This is an unusual question, so please bear with me.
Once of the Digest's readers has asked for help interfacing a "Local
Battery/Local Magneto" PBX with the PSTN, and I'm trying to think
"outside the cubicle", and come up with a solution that doesn't
require spending a lot of money.
Here's the situation: there's a rustic vacation setting in Verizon
territory, where every cabin has an honest-to-god wall phone with a
magneto crank on the side and a battery in it to power the
microphone. Yes, pretty much every image of Ma & Pa Kettle applies.
The cabins are connected to a central cord board, which is, literally,
the telephone exchange for every building on the property, and which
_also_ has a magneto and batteries for the operator's headset: just
imagine a 555 board with a magneto on the side (in fact, that used to
be an option for 555 boards). The cabins signal the operator with the
magneto, by cranking the handle when they want to talk to another
cabin or the office, the restaurant, etc. The operator does the same
for calls between the cabins (or restaurant, etc.), i.e., (s)he cranks
the magneto on the switchboard to ring the phone at the destination
phone. After a call is completed, one of the stations "rings off",
i.e., cranks the magneto to activate the "drop" flag on the operator's
console, so that the operator knows it's time to disconnect.
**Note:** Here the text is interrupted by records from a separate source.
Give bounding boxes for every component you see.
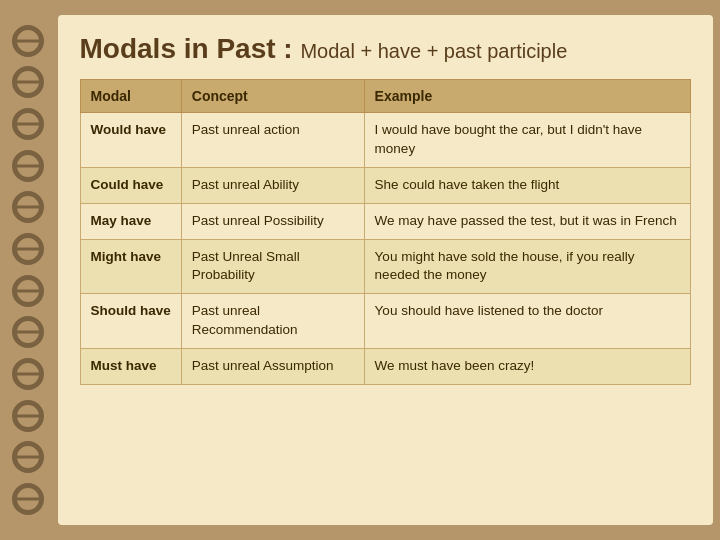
table-row: Should havePast unreal RecommendationYou… xyxy=(80,294,690,349)
cell-concept: Past unreal Recommendation xyxy=(181,294,364,349)
cell-concept: Past Unreal Small Probability xyxy=(181,239,364,294)
cell-example: I would have bought the car, but I didn'… xyxy=(364,113,690,168)
table-row: Must havePast unreal AssumptionWe must h… xyxy=(80,349,690,385)
cell-modal: Should have xyxy=(80,294,181,349)
header-modal: Modal xyxy=(80,80,181,113)
cell-concept: Past unreal action xyxy=(181,113,364,168)
cell-example: You might have sold the house, if you re… xyxy=(364,239,690,294)
cell-modal: Must have xyxy=(80,349,181,385)
cell-concept: Past unreal Assumption xyxy=(181,349,364,385)
main-card: Modals in Past : Modal + have + past par… xyxy=(58,15,713,525)
table-row: Could havePast unreal AbilityShe could h… xyxy=(80,167,690,203)
spiral-ring xyxy=(12,233,44,265)
page-container: Modals in Past : Modal + have + past par… xyxy=(0,0,720,540)
table-row: Might havePast Unreal Small ProbabilityY… xyxy=(80,239,690,294)
modals-table: Modal Concept Example Would havePast unr… xyxy=(80,79,691,385)
cell-example: We must have been crazy! xyxy=(364,349,690,385)
cell-concept: Past unreal Possibility xyxy=(181,203,364,239)
spiral-binding xyxy=(0,0,55,540)
cell-modal: May have xyxy=(80,203,181,239)
cell-example: You should have listened to the doctor xyxy=(364,294,690,349)
header-concept: Concept xyxy=(181,80,364,113)
header-example: Example xyxy=(364,80,690,113)
title-text: Modals in Past : xyxy=(80,33,293,64)
spiral-ring xyxy=(12,441,44,473)
spiral-ring xyxy=(12,316,44,348)
table-row: Would havePast unreal actionI would have… xyxy=(80,113,690,168)
spiral-ring xyxy=(12,108,44,140)
subtitle-text: Modal + have + past participle xyxy=(300,40,567,62)
spiral-ring xyxy=(12,150,44,182)
page-title: Modals in Past : Modal + have + past par… xyxy=(80,33,691,65)
spiral-ring xyxy=(12,400,44,432)
cell-example: We may have passed the test, but it was … xyxy=(364,203,690,239)
spiral-ring xyxy=(12,191,44,223)
spiral-ring xyxy=(12,483,44,515)
cell-example: She could have taken the flight xyxy=(364,167,690,203)
cell-modal: Would have xyxy=(80,113,181,168)
spiral-ring xyxy=(12,275,44,307)
spiral-ring xyxy=(12,25,44,57)
spiral-ring xyxy=(12,66,44,98)
table-row: May havePast unreal PossibilityWe may ha… xyxy=(80,203,690,239)
spiral-ring xyxy=(12,358,44,390)
cell-modal: Could have xyxy=(80,167,181,203)
cell-modal: Might have xyxy=(80,239,181,294)
cell-concept: Past unreal Ability xyxy=(181,167,364,203)
table-header-row: Modal Concept Example xyxy=(80,80,690,113)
Now, you're probably wondering why anyone would use such a setup, but
AFAIK this is a real place, and the equipment is really there and in
use every day. The Telecom Digest reader I'm trying to help says the
owners feel
strongly that the "crank" phones add a distinctive charm to the cabins
and create an "old timey" atmosphere which is good for business, so
they are determined to keep the existing equipment. However, they need
to be able to route calls from the outside world to their cabins, and
want to be able to originate calls from them, so my reader asked for
help in finding out what's possible.
Ergo, I have these questions, and I'd like to hear from Central Office
technicians and engineers.
1. Are central office dial tone circuits capable of accepting ring
signals from a magneto PBX? In other words, if the PBX in question
is attached to a dial tone "trunk", and the operator cranks the
magneto, is the CO capable of connecting the call to a Verizon
operator? (I know this *can* be done, because I once accidentally
cranked a magneto on a surplus field phone that was connected to a
dial tone line, and an operator answered, but the question is if it
is a regular feature of common central office equipment.)
2. Are the CO's Verizon uses capable of supporting "Ring down" trunks?
Assuming that an ordinary "PBX trunk", i.e., a dial tone line,
can't work on a ring-down basis, could Verizon option a circuit
pack
so that it can be done? I'm thinking of "manual service" lines used
by paraplegics and others who can't dial a call.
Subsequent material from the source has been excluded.